I am using this function frequently, e.g., when routing through flat areas or topographic depressions when calculating a FLOWobj. However, there is a lot more to do with graydist. One nice application is to find a least cost path over a surface. In this post, I will show how to use TopoToolbox to find a way through steep terrain that minimizes the cumulated gradient (up and down) along the path.
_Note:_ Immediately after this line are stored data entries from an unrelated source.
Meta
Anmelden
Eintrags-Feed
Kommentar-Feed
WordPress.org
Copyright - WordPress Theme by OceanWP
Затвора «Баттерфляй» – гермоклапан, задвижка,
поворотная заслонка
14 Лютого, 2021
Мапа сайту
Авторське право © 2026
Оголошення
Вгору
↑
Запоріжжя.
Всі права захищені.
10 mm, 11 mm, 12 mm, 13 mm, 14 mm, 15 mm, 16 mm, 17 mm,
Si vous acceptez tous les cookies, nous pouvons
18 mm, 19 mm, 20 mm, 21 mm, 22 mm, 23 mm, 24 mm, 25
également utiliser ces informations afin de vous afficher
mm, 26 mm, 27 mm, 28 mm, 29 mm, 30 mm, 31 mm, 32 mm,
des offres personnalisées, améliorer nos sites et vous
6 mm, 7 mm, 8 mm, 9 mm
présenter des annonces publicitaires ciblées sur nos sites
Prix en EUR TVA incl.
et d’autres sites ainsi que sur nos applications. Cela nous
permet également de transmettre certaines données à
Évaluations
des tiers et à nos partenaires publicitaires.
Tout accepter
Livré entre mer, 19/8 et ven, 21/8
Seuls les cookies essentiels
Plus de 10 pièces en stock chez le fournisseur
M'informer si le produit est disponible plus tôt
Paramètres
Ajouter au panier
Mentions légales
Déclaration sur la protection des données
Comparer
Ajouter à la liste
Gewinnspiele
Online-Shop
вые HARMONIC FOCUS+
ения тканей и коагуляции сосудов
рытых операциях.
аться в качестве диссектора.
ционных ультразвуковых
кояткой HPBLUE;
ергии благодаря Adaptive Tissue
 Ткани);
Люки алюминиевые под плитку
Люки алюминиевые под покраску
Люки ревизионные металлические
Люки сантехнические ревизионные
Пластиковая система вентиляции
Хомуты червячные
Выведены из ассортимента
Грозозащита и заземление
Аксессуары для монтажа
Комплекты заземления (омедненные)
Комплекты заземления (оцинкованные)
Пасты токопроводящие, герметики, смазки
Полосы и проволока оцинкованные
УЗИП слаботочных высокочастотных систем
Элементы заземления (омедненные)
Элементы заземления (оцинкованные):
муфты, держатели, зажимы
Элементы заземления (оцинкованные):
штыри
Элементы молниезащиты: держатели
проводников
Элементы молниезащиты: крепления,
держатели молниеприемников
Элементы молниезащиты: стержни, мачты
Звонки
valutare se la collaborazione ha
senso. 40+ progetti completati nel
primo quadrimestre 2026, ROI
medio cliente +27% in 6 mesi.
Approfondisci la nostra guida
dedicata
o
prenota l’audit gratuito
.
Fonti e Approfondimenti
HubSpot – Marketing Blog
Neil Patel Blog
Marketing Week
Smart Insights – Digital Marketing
Thus, this function will be indispensible for planning your next hiking trip into the wild.

Ok, let’s see how to calculate least cost paths using Matlab and TopoToolbox 2. First, load the DEM shipped with TopoToolbox.

DEM = GRIDobj('srtm_bigtujunga30m_utm11.tif');


Then calculate a gradient grid which we will later use as weights into the distance calculation.

G = gradient8(DEM);

Create a GRIDobj with same spatial referencing as G that we will then use to store the distance grid.

D = GRIDobj(G);

Calculate the gray-weighted distance transform seeded at the lower left corner of the DEM

D.Z = graydist(G.Z,DEM.size(1));
imagesc(D); colorbar


Use the distance grid as input into the FLOWobj constructor function

FD = FLOWobj(D);

Calculate the influencemap seeded at the upper right corner

I  = influencemap(FD,prod(DEM.size)-DEM.size(1)+1);

Take this influencemap as stream grid for deriving a STREAMobj

S  = STREAMobj(FD,I);

and plot it

hold on


Ok, that would be a nice walk along the river. Do you have applications in which you need least cost paths? Let me know.